- **TASK BRIEF**:
Could you show all lines in the entries below that contain the string "Jüdische"?

Page-level text extractions
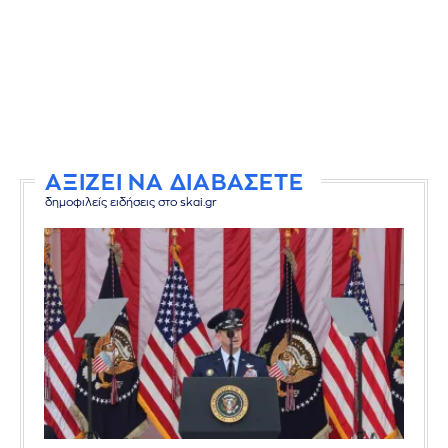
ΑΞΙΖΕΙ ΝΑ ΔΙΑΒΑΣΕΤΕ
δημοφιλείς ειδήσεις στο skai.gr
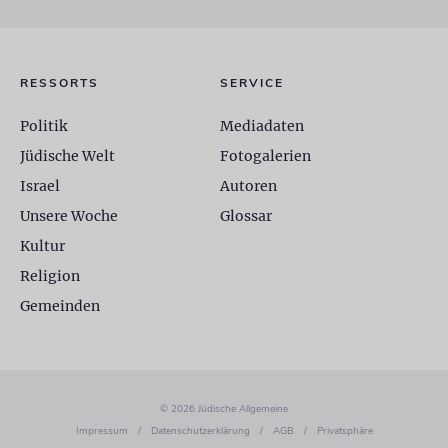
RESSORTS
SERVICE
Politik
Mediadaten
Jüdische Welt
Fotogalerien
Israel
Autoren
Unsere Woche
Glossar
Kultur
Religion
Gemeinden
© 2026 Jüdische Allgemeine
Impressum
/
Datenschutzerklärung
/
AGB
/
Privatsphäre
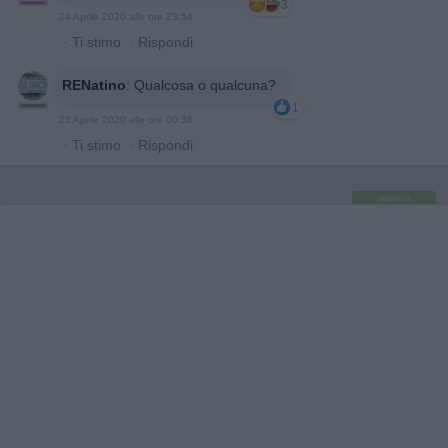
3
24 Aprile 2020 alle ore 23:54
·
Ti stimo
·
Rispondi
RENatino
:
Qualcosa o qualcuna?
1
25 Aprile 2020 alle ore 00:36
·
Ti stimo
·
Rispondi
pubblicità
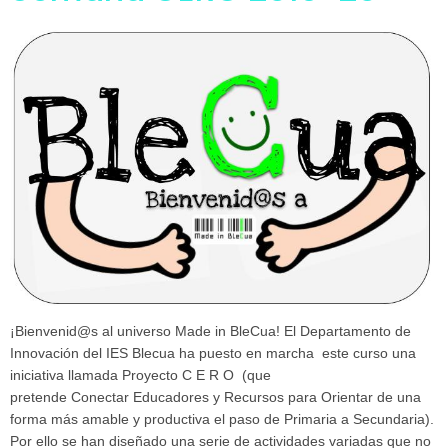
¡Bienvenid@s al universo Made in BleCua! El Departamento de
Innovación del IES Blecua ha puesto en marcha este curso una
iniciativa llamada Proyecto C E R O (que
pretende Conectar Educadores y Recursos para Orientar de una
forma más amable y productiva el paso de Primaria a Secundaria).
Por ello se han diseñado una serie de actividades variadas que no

- **ANSWER**:
Jüdische Welt
© 2026 Jüdische Allgemeine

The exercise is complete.